Stonehenge Institute of Education & Archaeology

Part 2 Project 2002
Kristian Hyde
Lucy Thomas
University of Portsmouth | UK
The Visitor to the stones takes on the role of a pilgrim, who must enter a sacred domain as any pilgrim would approach a sacred place, with at least a modicum of acceptance, prior knowledge and purposeful intent.

There will be no intervention, just reaction to the forces already present. The spatial theme will focus on the configuration of the path and the issue of promenade. While forms and archetype’s scatter the landscape in reaction to ground forces, archaeology and the local geometry.

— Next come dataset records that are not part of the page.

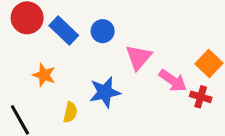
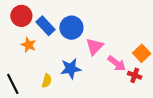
blue circle: (103, 31) -> (71, 28), size x1.5
orange star: (44, 75) -> (29, 45), moved

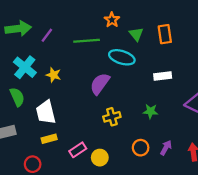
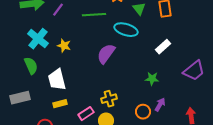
white rectangle: (163, 76) -> (163, 47), turned -35
yellow cross: (112, 117) -> (109, 99), moved
purple arrow: (166, 148) -> (160, 105), moved

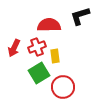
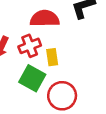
green square: (39, 73) -> (32, 78), turned -30

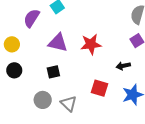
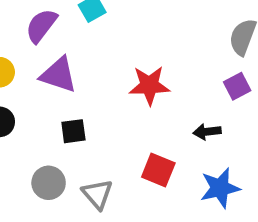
purple triangle: (58, 43) -> (59, 75), moved

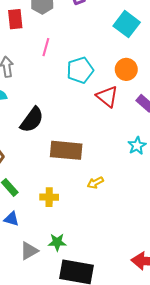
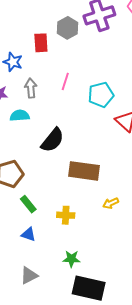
pink line: (46, 47) -> (65, 81), moved
gray triangle: (29, 251) -> (29, 275), moved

The historical avenue will be the point of entry into Nietzche’s notion of space, a force field generated by the dynamism of bodily movement. This pilgramatic approach to the stones will be a painful reminder of the weight of stone, following in the footsteps of ancestors.

Then from a festive calmness the temple would appear like scattered pebbles on the horizon, and with every footstep grow near.

Architecture is then involved, returned to the simple. . .

I am fascinated by the idea of the poetic, defined by the weight of truth in the work and its ability to reveal the totality of its ambition, and while architecture may still possess some of its tainted Heroism, through its exhausted ability to displace space, at the end of the day the task in hand for me is to inspire space with a feeling of great power and deep silence.

An architecture that in a profound way responds to the human condition, a kind of phenomenology of spirit.



STONEHENGE: A PLACE FOR LEARNING, ARCHAEOLOGY AND SPIRIT.

This thesis took on the almost impossible problem of a visitor’s centre at Stonehenge and quickly announced that no visitor’s centre was needed, rather a shift in culture that made the Henge a place of learning, storing knowledge (artefacts) and of pilgrimage.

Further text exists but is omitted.